**WORK REQUEST:** A single number is all that's needed: how many lines in the data contain the string "Роботы".

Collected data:
= Beginning of Section =
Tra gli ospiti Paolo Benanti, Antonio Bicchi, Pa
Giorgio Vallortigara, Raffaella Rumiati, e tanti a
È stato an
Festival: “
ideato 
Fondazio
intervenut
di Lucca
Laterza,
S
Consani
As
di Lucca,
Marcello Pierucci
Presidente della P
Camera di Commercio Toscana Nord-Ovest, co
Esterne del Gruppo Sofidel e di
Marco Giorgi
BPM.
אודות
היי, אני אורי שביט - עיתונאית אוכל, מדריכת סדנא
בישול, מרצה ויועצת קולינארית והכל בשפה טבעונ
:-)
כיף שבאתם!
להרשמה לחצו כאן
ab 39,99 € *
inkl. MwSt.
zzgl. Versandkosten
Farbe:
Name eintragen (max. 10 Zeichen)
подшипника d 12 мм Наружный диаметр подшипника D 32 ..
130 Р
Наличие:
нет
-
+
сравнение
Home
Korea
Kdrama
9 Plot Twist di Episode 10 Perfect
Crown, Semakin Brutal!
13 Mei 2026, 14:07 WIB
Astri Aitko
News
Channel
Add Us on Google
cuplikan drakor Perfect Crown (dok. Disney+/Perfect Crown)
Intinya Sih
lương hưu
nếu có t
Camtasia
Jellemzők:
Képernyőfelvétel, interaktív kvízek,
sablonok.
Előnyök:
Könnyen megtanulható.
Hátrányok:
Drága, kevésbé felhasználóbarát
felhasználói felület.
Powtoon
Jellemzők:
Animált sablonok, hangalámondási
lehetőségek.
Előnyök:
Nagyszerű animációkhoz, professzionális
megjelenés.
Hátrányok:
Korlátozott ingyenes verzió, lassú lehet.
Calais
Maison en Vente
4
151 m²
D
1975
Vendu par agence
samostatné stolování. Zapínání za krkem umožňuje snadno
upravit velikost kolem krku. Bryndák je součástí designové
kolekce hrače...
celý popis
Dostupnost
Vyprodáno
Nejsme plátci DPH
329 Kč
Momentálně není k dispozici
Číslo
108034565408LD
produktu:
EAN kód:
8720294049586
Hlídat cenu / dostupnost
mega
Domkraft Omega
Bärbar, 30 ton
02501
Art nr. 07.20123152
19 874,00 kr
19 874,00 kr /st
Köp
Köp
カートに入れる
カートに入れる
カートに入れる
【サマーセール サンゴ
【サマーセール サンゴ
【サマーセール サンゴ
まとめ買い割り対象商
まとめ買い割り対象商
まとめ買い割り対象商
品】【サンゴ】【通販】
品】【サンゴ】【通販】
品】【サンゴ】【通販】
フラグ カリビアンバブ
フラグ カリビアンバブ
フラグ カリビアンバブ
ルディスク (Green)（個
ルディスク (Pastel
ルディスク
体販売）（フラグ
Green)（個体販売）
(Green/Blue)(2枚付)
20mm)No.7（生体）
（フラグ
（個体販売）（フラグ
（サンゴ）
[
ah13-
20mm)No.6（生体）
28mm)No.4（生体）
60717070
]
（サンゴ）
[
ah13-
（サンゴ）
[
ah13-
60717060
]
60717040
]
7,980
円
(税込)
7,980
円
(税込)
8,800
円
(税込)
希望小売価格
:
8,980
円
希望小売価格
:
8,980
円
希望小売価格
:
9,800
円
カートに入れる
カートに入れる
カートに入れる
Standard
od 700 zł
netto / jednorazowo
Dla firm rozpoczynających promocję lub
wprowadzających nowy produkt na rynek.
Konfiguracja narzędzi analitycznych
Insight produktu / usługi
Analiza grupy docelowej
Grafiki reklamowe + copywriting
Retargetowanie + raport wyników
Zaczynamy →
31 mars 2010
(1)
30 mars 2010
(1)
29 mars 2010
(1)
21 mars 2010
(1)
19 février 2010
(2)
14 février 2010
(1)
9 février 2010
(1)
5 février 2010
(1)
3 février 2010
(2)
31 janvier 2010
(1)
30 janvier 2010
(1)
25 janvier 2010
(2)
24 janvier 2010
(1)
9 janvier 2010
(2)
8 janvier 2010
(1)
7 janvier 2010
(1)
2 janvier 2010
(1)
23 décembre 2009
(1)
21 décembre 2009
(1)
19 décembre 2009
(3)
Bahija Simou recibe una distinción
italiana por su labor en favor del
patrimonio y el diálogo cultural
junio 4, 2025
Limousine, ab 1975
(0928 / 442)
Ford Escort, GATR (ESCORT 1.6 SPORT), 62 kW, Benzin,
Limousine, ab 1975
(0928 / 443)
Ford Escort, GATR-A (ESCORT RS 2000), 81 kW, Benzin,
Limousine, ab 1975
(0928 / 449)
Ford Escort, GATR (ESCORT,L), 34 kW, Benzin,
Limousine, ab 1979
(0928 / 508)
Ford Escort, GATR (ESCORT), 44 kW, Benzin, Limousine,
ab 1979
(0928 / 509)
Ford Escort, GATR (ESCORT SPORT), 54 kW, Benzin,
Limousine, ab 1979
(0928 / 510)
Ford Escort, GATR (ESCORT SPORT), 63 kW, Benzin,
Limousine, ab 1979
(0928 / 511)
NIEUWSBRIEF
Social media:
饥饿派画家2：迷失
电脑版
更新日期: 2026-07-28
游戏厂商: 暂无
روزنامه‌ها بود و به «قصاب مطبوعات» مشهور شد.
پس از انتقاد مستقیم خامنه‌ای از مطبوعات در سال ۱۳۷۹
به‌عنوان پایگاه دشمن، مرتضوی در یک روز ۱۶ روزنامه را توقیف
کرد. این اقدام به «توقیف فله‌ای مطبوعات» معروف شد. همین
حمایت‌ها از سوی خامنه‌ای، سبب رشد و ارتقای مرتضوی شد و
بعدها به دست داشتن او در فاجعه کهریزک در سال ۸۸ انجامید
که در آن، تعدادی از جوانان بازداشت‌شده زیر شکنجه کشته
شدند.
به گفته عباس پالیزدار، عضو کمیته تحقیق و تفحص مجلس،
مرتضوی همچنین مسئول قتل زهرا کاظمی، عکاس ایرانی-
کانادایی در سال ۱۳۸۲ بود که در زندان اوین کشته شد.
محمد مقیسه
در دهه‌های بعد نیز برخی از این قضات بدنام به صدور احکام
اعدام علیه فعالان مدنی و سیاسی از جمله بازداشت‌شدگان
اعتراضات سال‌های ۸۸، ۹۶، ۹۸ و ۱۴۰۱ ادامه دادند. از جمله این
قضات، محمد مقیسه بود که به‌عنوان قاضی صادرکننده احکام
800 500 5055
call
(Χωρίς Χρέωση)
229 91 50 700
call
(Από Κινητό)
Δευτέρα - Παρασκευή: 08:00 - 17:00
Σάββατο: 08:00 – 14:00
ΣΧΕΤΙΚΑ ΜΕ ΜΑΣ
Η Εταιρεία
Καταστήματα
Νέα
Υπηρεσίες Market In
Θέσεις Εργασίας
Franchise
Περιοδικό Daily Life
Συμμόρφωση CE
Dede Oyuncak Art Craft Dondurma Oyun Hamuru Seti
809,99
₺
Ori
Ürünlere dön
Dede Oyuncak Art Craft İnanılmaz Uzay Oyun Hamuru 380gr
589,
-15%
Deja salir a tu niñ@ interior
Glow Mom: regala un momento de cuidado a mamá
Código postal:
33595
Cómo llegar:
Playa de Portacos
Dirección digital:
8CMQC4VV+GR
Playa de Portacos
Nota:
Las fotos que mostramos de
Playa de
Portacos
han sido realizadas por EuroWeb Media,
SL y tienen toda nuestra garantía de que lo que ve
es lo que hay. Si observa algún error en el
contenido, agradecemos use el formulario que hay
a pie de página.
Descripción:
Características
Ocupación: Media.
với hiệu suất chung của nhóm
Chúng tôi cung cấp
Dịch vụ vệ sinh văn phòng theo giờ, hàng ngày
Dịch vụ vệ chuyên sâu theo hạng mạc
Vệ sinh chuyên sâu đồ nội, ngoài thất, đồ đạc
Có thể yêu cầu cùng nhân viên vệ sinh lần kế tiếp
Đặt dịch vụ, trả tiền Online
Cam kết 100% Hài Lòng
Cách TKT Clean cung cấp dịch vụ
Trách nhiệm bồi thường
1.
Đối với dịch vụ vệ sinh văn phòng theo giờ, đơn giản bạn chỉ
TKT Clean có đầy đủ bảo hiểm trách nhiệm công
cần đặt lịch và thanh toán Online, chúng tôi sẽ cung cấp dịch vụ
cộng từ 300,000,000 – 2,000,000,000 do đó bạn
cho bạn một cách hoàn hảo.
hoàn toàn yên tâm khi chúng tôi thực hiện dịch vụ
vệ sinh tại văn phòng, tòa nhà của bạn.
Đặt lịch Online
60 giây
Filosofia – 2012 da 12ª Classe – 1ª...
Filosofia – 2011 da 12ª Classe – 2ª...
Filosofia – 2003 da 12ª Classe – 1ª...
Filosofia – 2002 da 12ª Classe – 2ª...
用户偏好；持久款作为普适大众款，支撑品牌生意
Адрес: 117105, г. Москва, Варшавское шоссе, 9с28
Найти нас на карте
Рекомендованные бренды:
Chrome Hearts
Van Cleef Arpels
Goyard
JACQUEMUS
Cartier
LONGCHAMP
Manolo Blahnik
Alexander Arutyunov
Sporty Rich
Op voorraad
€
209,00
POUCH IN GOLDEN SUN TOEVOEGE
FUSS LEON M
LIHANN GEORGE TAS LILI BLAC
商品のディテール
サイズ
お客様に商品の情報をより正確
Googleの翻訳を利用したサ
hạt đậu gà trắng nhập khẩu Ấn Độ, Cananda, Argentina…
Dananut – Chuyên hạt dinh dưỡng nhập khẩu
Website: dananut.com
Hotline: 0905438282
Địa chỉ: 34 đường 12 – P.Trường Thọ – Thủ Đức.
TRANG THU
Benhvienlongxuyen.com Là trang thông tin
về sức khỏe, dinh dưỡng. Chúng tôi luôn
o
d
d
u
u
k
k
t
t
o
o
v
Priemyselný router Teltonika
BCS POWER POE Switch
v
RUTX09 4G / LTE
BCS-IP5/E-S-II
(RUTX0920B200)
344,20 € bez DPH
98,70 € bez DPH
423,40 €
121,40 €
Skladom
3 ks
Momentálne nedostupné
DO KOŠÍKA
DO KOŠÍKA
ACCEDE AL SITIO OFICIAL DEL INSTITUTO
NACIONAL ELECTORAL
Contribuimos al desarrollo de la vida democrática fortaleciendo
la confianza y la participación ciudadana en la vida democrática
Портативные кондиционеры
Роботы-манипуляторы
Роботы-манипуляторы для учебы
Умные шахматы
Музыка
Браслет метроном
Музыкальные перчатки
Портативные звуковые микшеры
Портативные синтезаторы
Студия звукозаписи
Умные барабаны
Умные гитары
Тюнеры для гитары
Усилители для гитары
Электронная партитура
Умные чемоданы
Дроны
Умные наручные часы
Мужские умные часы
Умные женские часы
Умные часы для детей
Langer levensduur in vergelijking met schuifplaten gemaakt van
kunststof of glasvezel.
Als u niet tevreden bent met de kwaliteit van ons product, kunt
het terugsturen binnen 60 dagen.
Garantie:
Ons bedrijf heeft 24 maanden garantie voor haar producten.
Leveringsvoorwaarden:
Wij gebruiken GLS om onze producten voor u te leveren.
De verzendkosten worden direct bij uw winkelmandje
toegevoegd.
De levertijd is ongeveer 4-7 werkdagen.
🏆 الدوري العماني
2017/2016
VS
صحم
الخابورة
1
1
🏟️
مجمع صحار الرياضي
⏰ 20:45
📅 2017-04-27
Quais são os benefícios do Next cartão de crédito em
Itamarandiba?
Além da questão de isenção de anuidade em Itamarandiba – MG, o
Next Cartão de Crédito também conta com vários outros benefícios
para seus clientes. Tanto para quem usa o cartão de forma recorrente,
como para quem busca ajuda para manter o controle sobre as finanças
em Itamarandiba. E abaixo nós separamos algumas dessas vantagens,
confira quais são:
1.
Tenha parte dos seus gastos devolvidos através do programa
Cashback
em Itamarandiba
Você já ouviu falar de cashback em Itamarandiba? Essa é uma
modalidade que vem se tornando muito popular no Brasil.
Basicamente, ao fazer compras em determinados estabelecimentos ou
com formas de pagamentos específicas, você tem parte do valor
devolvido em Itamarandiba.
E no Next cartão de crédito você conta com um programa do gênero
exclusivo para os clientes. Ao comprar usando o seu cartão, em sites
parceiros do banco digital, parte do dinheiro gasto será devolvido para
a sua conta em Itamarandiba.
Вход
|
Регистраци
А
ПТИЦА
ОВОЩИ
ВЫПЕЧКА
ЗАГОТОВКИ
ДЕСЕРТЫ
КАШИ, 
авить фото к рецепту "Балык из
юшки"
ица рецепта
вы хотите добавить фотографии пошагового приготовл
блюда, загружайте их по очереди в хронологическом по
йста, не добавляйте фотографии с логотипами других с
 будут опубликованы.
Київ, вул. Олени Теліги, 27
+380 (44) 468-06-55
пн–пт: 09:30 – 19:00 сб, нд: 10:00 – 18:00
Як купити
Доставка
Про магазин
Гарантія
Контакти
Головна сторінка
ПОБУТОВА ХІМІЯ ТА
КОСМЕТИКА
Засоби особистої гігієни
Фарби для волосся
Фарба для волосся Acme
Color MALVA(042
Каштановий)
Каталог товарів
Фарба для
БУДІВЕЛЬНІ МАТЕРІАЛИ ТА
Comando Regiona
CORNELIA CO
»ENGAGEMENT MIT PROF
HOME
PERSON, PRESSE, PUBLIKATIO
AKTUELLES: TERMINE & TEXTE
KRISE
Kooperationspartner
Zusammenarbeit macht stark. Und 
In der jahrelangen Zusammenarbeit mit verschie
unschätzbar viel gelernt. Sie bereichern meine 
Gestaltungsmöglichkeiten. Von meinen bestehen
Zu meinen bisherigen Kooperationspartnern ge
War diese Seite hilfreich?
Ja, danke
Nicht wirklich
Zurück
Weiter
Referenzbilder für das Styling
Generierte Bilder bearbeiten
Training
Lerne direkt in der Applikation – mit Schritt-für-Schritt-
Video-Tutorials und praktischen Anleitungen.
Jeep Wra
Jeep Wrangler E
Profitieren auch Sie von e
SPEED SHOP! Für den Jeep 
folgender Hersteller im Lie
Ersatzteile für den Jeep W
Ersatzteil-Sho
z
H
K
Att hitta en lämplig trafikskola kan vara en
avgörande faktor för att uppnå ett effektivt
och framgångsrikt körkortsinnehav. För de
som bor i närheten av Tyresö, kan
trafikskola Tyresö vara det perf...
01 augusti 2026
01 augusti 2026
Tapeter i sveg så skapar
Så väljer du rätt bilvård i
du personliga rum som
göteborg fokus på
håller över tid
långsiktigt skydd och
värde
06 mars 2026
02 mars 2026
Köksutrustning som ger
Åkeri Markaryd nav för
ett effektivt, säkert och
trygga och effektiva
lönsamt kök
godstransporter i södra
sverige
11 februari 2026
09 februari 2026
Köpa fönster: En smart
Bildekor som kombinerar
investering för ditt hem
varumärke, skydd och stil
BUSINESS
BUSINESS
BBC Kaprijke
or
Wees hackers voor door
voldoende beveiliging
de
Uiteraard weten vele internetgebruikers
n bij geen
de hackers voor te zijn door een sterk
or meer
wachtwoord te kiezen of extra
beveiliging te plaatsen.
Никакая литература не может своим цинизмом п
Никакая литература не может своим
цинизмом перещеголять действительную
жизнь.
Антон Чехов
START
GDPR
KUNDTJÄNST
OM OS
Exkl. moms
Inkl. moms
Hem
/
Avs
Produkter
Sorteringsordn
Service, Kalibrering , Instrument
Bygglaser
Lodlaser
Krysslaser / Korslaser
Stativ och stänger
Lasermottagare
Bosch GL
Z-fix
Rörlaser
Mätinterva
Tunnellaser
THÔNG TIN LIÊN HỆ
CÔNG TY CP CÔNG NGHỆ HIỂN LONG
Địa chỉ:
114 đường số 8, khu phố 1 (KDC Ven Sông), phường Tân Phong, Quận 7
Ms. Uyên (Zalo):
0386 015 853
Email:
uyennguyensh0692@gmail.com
= End of Section =
**RESULT OF THE TASK:** 2